Enthalpy Posted April 13, 2016 Posted April 13, 2016 It's good to have German newspapers, because the French population has known about nothing.On 9th April, 2014, some cooling water leaks in the nuclear power plant in Fessenheim, France. The incident is evaluated at severity 1 over 7. That's what the French citizens have learned of it up to now.Apparently, the people who have known more about didn't even bother to inform the French newspapers: they passed information to the German Süddeutsche Zeitung, definitely more useful. Details about the incident are better known through the request for information sent by the Autorité de Sûreté Nucléaire (ASN) to the electricity producer, Électricité de France (EDF). By the way, ASN is the controller who still keeps the severity at 1 and could have informed the population.http://www.sueddeutsche.de/wissen/frankreich-panne-im-akw-fessenheim-war-gravierender-als-gedacht-1.2890408 (less detailed papers in other languages have cited this one)What the journalists have learned from the documents is nothing banal like the initial story was.

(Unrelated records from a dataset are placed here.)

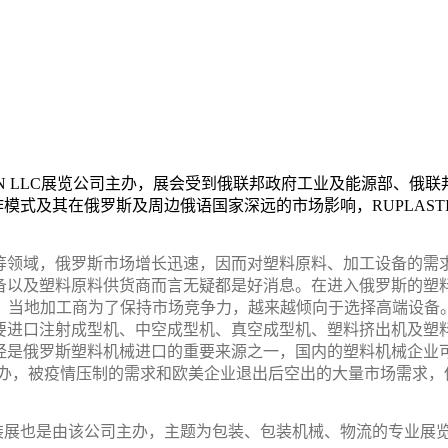
ION LLC展览公司主办，展会受到俄联邦政府
工业
及
能源
部、俄联
熟的运作模式及其在俄罗斯及周边俄语国家深远的市场影响，RUPLA
等领域，俄罗斯市场增长迅速，因而对塑料原料、加工设备的需
备以及塑料原料供货商而言无疑都是好消息。在进入俄罗斯的塑
31%。当地加工商为了保持市场竞争力，越来越倾向于选择高端设备
要进口注射成型机、中空成型机、真空成型机、塑料挤出机及塑
经是俄罗斯塑料机械进口的重要来源之一，国内的塑料机械企业
A圆满举办，被疫情压制的需求和欧美企业退出后空出的大量市场需求
CK包装展也是由该公司主办，主题为包装、包装机械、物流的专业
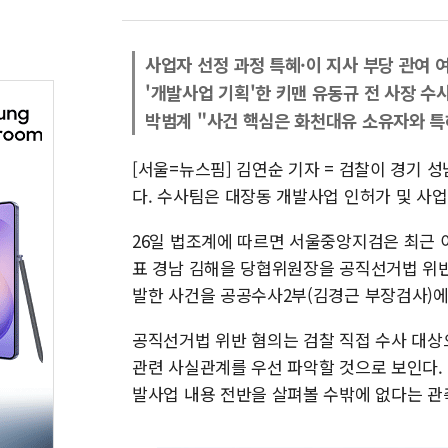
사업자 선정 과정 특혜·이 지사 부당 관여 
'개발사업 기획'한 키맨 유동규 전 사장 수
박범계 "사건 핵심은 화천대유 소유자와 특
[서울=뉴스핌] 김연순 기자 = 검찰이 경기 
다. 수사팀은 대장동 개발사업 인허가 및 사업
26일 법조계에 따르면 서울중앙지검은 최근 
표 경남 김해을 당협위원장을 공직선거법 위반
발한 사건을 공공수사2부(김경근 부장검사)에
공직선거법 위반 혐의는 검찰 직접 수사 대상
관련 사실관계를 우선 파악할 것으로 보인다.
발사업 내용 전반을 살펴볼 수밖에 없다는 관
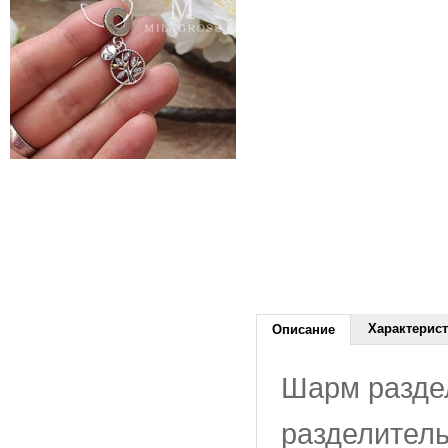
Характерис
Описание
Шарм разде
разделител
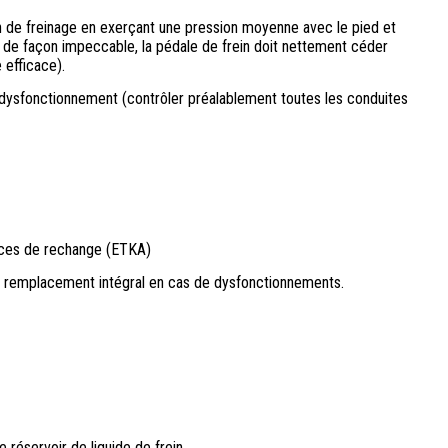
ion de freinage en exerçant une pression moyenne avec le pied et
ne de façon impeccable, la pédale de frein doit nettement céder
 efficace).
dysfonctionnement (contrôler préalablement toutes les conduites
èces de rechange (ETKA)
n remplacement intégral en cas de dysfonctionnements.
 réservoir de liquide de frein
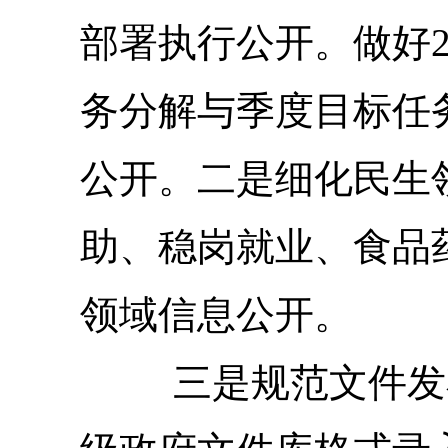
部署执行公开。做好2
务分解与季度目标任
公开
。二是细化民生
助、稳岗就业、食品
领域信息公开。
三是规范文件发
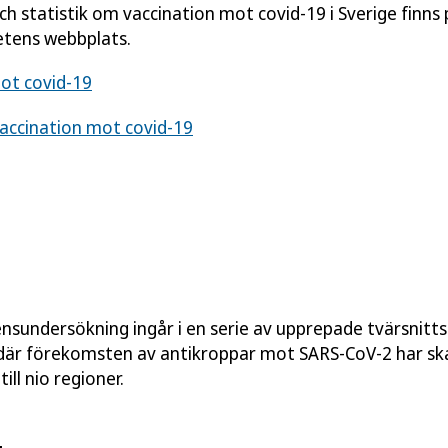
h statistik om vaccination mot covid-19 i Sverige finns 
tens webbplats.
ot covid-19
 vaccination mot covid-19
nsundersökning ingår i en serie av upprepade tvärsnitt
där förekomsten av antikroppar mot SARS-CoV-2 har skat
till nio regioner.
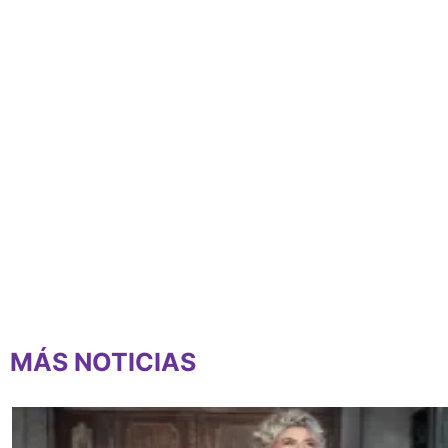
MÁS NOTICIAS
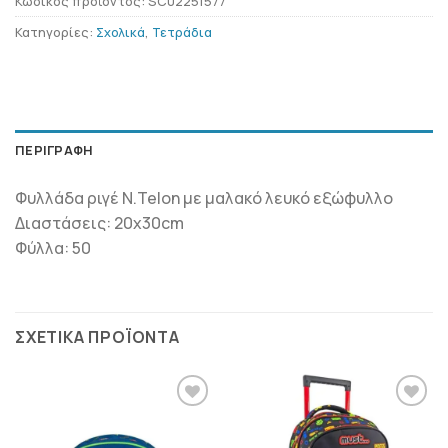
Κωδικός προϊόντος:
SC02251577
Κατηγορίες:
Σχολικά
,
Τετράδια
ΠΕΡΙΓΡΑΦΉ
Φυλλάδα ριγέ N.Telon με μαλακό λευκό εξώφυλλο
Διαστάσεις: 20x30cm
Φύλλα: 50
ΣΧΕΤΙΚΆ ΠΡΟΪΌΝΤΑ
ΠΡΟΣΘΉΚΗ
ΠΡΟΣΘΉΚΗ
ΣΤΗΝ
ΣΤΗΝ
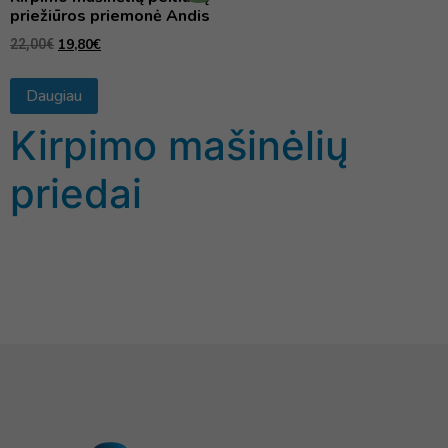
priežiūros priemonė Andis
19,80
€
22,00
€
Daugiau
Kirpimo mašinėlių
priedai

Some water at ground level, but in the basement the control bays were out of function. The reactor's control bars did not respond. The generator could not be decoupled from the power grid. The chain reaction had to be stopped by dumping boron in the primary water. Few weeks later, the pipe network was reput to work during the ASN inspection supposed to tell whether it could be put to work. This incident is certainly a case to worry about. All normal control means were lost. Boron is a strict emergency means. Luckily, cooling and power were not lost during this incident. That's one difference with Fukushima. But the total loss of normal control means is similar. How the bloody f*ck can a water leak let lose the control of a nuke? Who subm*ron put electronic control bays at a location liable to flooding? The whole Fessenheim plant is 8m deeper than the nearby Rhine river.
studiot Posted April 13, 2016 Posted April 13, 2016 (edited) Thank you for this information since the proposed new EDF plant will be in my backyard if built. Edit There is more to be said in general. The incident was apparently in 2014, but more data is coming to light now. http://www.dw.com/en/reports-fessenheim-nuclear-accident-played-down-by-authorities/a-19093477 Edited April 13, 2016 by studiot
Enthalpy Posted April 19, 2016 Author Posted April 19, 2016 The new EDF plant in Britain would be of the newer type, EPR. Which doesn't make it safer to my eyes: - Obviously, nobody in France knows to build a reactor presently. The last adaptation was made four decades ago, from a design bought from the US company Westinghouse. The knowledge is gone, adios, bye-bye. - It will necessarily contain software hence be unreliable. At least, France's existing reactors have switches and needle displays. The good part of it is that EDF is nearing bankruptcy because of the EPR disaster, many people at the company call it foolish to build two more reactors at Hinckley Point - the financial director resigned loudly because of that. Alas, both governments want to proceed. I wasn't very confident of ASN (the supervisor) as they had let obvious design mistakes pass through which were detected by their Finnish and British equivalents - like, overpressure expelling the control rods, or circuits serving both for control and surveillance. Now it seems that they have downplayed the situation or didn't achieve to get the true information. Hey, I first asked publicly on May 31, 2009 whether the EPR would ever run - just because it was already abnormally late at Olkiluoto. Meanwhile, 3 more construction sites have been started, 1 is in discussion, none is operational, Areva would already have closed in a market economy, EDF has bought the activity which may kill the company - and no government has taken the proper decision. It's too late to stop, but tomorrow it will be worse.
John Cuthber Posted April 19, 2016 Posted April 19, 2016 - It will necessarily contain software hence be unreliable. At least, France's existing reactors have switches and needle displays. Be fair- the Chinese can write really good software... 1
Enthalpy Posted April 1, 2018 Author Posted April 1, 2018 Anything can happen. The EPR has just made a successful start at Tianshan, producing heat by the chain reaction and converting it to electricity. The customer has declared "to be fully satisfied with the results" and the manufacturer "that the test confirm the good design of the product, called to a bright future".
Enthalpy Posted April 2, 2018 Author Posted April 2, 2018 22 hours ago, Enthalpy said: The EPR has just made a successful start at Tianshan, producing heat by the chain reaction and converting it to electricity. April's fool!